◆ **RECORDED INFORMATION**:
--------------------------------

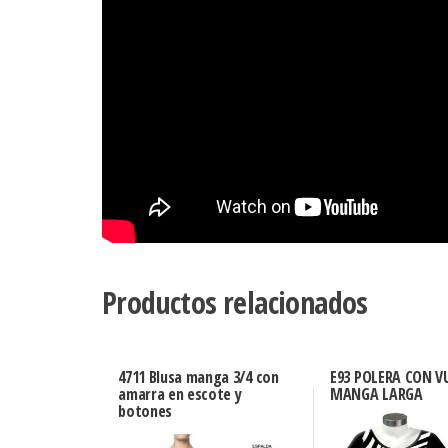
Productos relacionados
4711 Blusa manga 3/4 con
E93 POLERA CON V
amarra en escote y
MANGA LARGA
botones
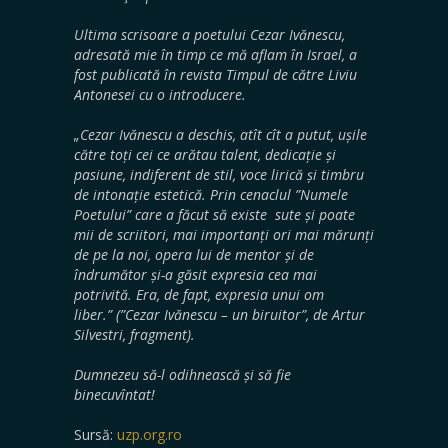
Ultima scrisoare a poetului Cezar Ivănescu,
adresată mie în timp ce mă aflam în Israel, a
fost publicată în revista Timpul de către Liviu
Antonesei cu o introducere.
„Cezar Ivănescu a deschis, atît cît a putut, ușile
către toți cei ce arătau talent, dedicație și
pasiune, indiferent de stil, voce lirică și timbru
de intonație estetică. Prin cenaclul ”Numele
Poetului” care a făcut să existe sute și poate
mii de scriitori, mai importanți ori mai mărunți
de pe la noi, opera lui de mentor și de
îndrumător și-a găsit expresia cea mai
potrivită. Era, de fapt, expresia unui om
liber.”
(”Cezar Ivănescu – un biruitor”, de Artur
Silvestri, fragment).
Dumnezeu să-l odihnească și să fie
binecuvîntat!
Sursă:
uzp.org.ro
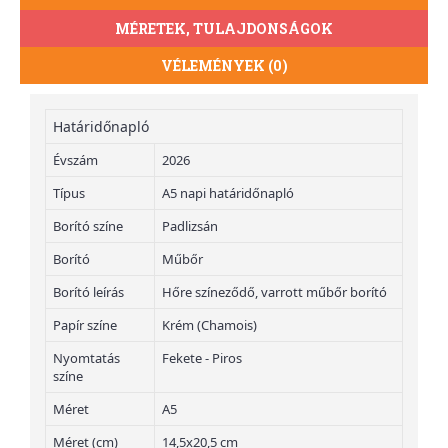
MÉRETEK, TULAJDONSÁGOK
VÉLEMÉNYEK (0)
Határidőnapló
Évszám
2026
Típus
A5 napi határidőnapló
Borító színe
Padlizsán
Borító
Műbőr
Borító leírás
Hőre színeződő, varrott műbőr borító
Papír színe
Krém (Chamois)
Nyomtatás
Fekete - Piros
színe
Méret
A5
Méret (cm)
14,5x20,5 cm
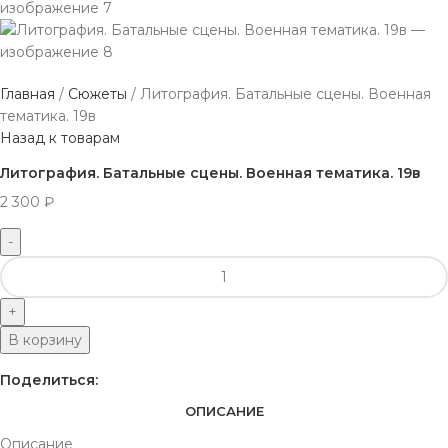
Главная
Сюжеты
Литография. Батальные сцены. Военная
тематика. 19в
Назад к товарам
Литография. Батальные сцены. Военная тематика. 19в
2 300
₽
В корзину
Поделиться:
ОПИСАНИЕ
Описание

--------------------------------

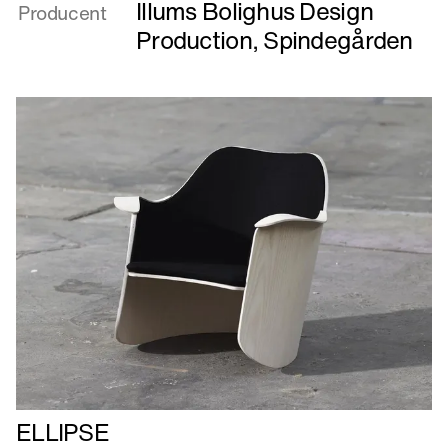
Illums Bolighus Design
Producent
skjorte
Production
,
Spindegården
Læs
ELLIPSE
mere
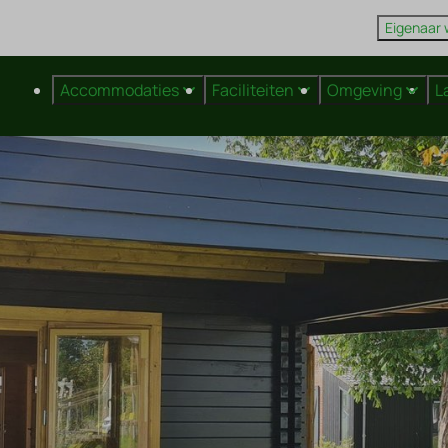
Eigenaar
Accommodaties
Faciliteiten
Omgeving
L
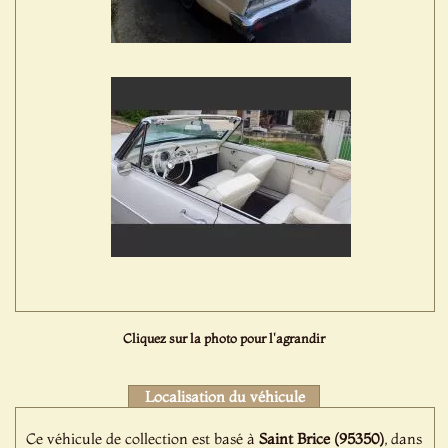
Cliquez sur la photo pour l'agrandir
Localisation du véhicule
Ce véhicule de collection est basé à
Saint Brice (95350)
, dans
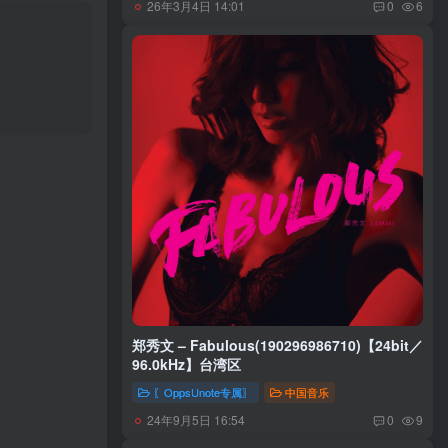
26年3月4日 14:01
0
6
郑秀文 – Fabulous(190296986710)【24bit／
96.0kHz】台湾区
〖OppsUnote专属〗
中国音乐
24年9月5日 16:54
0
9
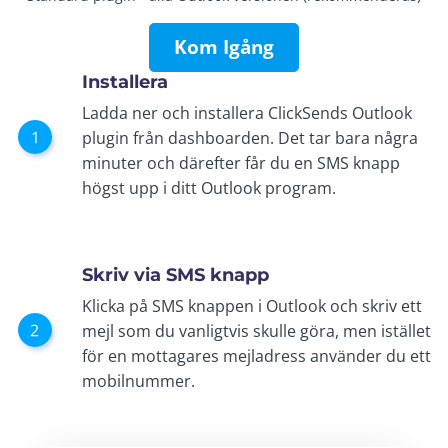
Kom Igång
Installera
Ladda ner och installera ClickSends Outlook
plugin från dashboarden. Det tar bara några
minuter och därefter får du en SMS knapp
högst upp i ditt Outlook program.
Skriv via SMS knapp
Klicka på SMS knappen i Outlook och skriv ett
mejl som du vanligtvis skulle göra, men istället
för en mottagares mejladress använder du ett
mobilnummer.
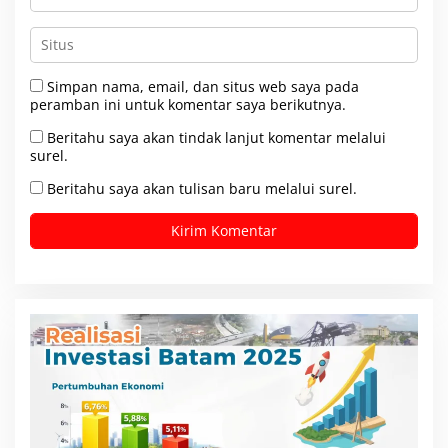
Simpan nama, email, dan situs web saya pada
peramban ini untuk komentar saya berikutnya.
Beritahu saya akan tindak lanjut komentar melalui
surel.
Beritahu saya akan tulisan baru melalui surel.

--------------------------------

◆ **TASK DETAILS**: Lines that hold the word "Литография" are the ones to copy from the entries above.

◆ **SOLUTION FOR THIS TASK**:
Литография. Батальные сцены. Военная
Литография. Батальные сцены. Военная тематика. 19в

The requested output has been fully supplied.